A análise encontrou que o macacão, para as mulheres carregadas fora dos E.U., cada política inclusiva do nível estadual adicional estêve associado com uma diminuição de 2% no nascimento prematuro; não havia nenhuma associação significativa entre políticas inclusivas e o nascimento prematuro entre as mulheres carregadas nos E.U.

Nos modelos que examinam as associações combinadas de políticas imigrantes criminalizando e inclusivas com nascimento prematuro, cada política de criminalização adicional foi associada com um aumento de 5% no nascimento prematuro entre as mulheres negras carregadas fora dos E.U. Cada política imigrante inclusiva adicional foi associada com uma probabilidade mais baixa do nascimento prematuro para as mulheres asiáticas carregadas nos E.U., e para as mulheres brancas carregadas fora das mulheres negras dos E.U. teve a taxa de natalidade prematura a mais alta em 15,1%, seguido por 10,4% de mulheres de Latina, por 8,5% das mulheres brancas, e por 8,4% de mulheres asiáticas.

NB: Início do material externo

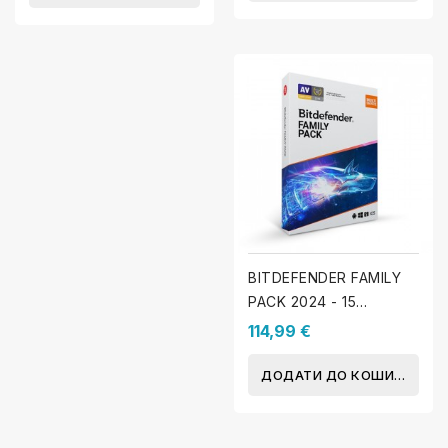
BITDEFENDER FAMILY
PACK 2024 - 15
пристроїв - 1 Рік
114,99 €
ДОДАТИ ДО КОШИКА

As mulheres carregadas nos E.U. tiveram uns níveis mais altos de nascimento prematuro do que as mulheres carregadas fora dos E.U. (10,1% contra 9,6%).

“Porque os indivíduos experimentam o impacto de uma disposição de políticas, o clima total da política pode ser um marcador crítico da saúde porque captura a dinâmica da exclusão e da inclusão,” Sudhinaraset disse. “Este clima total da política pode ser particularmente crítico para a revelação materna e das saúdes infanteis, para que o impacto cumulativo das exposições excede o impacto de uma política singular.”

Métodos: O estudo inclui nascimentos de todos os 50 estados e do distrito de Columbia em 2018. Os dados gravados nascimento foram obtidos do centro nacional para estatísticas de saúde. Estes dados são publicamente - disponível mas não identifique individualmente as matrizes. Havia um total de 3.801.534 nascimentos nos E.U. em 2018. A análise excluiu 346.020 mulheres (nascimentos do não-solteirão, categorias desconhecidas da raça/afiliação étnica, ou registros com dados faltantes, etc.), para uma amostra analítica final de 3.455.514 nascimentos. O nascimento prematuro é definido como o nascimento antes de 37 semanas terminadas da gestação. Os pesquisadores conduziram uma varredura da política de seis políticas imigrantes de criminalização, através de três sectores: trabalhe a autorização, a aplicação e a justiça penal da imigração, e a identificação e licenciar. Estes foram comparados a 14 políticas imigrantes inclusivas que medem quatro sectores: benefícios de saúde, educação, trabalho/emprego, e língua.

Financiamento: O trabalho foi apoiado na parte pelo número SFPRF13-CM14 da concessão da sociedade do número R01MD012292 do planeamento familiar e da concessão do instituto nacional na saúde da minoria e nas disparidades da saúde. As fontes de financiamento não tiveram nenhum papel no projecto e na conduta do estudo.

Source:
Journal reference:

Sudhinaraset, M., et al. (2021) Analysis of State-Level Immigrant Policies and Preterm Births by Race/Ethnicity Among Women Born in the US and Women Born Outside the US. JAMA Network Open. doi.org/10.1001/jamanetworkopen.2021.4482.